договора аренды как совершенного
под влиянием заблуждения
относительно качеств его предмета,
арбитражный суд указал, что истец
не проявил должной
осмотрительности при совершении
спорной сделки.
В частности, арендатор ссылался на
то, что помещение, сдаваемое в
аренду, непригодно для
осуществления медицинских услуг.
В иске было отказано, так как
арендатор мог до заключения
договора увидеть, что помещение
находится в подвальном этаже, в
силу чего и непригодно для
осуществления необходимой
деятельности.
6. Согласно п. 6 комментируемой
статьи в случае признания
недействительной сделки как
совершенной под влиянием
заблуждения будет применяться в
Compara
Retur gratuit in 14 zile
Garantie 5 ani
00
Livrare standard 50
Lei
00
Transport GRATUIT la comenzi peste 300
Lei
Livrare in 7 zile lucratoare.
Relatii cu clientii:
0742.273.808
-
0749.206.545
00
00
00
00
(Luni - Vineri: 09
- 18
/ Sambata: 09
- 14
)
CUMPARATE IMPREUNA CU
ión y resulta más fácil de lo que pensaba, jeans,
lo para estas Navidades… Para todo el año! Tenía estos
...
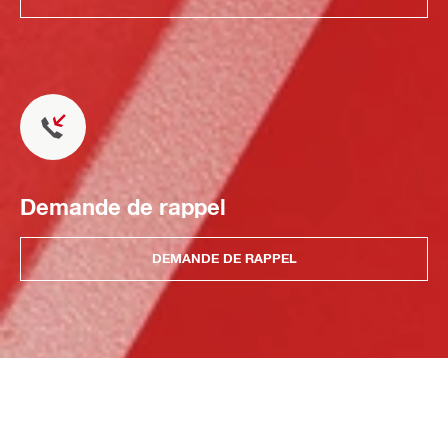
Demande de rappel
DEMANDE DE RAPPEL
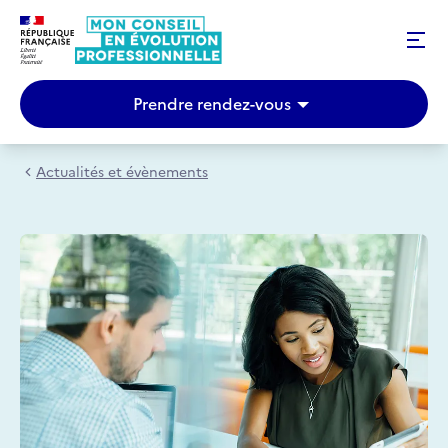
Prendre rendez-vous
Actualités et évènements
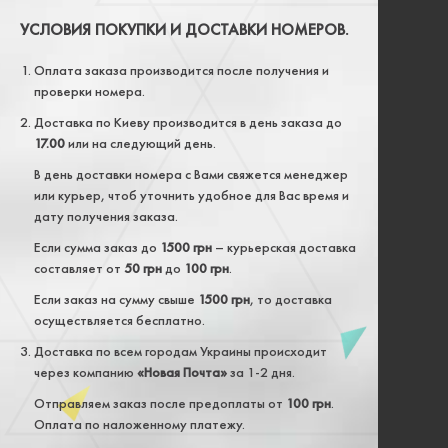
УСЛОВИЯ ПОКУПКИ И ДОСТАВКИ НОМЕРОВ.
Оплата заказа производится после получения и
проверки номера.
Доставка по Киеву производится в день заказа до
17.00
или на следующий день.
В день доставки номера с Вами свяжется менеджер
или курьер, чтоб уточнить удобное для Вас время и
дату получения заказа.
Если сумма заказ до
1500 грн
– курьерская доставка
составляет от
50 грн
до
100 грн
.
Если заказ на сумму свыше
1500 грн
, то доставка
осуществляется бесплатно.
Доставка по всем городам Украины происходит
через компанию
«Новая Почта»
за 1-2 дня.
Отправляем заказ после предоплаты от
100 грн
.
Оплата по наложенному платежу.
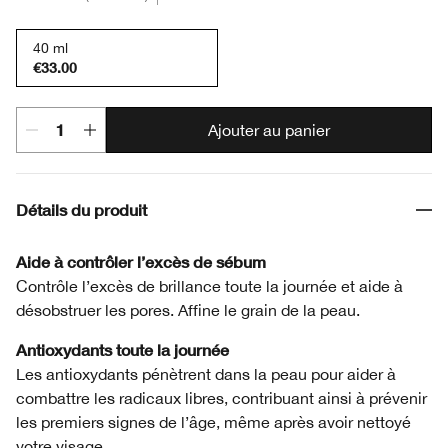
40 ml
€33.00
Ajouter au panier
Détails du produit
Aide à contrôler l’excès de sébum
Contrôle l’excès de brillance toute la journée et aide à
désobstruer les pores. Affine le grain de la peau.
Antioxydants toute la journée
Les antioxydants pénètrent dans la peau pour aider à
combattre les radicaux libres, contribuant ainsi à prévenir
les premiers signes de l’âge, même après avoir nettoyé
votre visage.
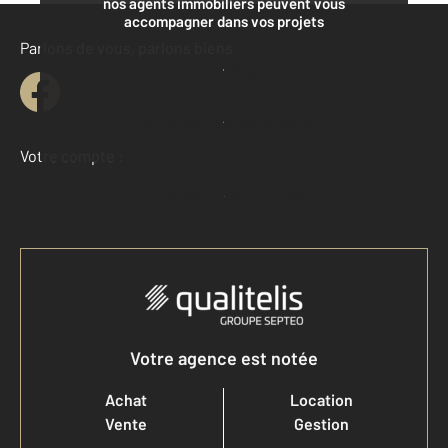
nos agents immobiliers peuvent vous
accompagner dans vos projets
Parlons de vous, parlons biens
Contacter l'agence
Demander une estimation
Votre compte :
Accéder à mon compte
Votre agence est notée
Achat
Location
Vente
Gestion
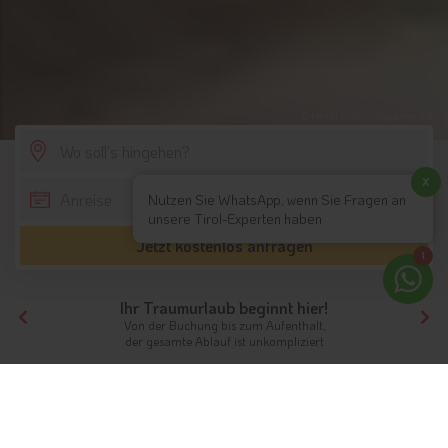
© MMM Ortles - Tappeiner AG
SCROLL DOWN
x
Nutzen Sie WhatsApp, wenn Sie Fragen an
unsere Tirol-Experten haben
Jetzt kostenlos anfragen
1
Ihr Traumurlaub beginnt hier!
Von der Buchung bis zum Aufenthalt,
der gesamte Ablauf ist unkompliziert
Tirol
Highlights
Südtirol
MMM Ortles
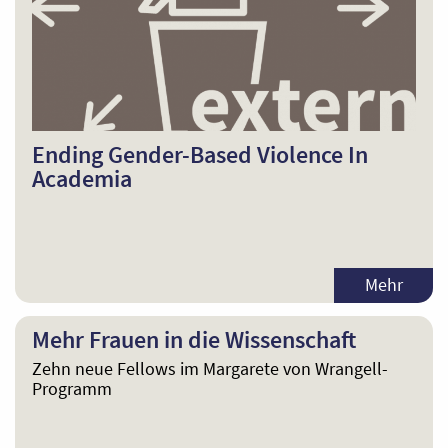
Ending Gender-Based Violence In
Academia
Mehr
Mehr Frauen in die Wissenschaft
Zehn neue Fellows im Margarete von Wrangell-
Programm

**PROBLEM REQUIREMENTS:** From the data above, return every line from the line that has "договора аренды как совершенного" up to and including the line that has "осуществления медицинских услуг.", exactly.

**RESPONSE BELOW:**
договора аренды как совершенного
под влиянием заблуждения
относительно качеств его предмета,
арбитражный суд указал, что истец
не проявил должной
осмотрительности при совершении
спорной сделки.
В частности, арендатор ссылался на
то, что помещение, сдаваемое в
аренду, непригодно для
осуществления медицинских услуг.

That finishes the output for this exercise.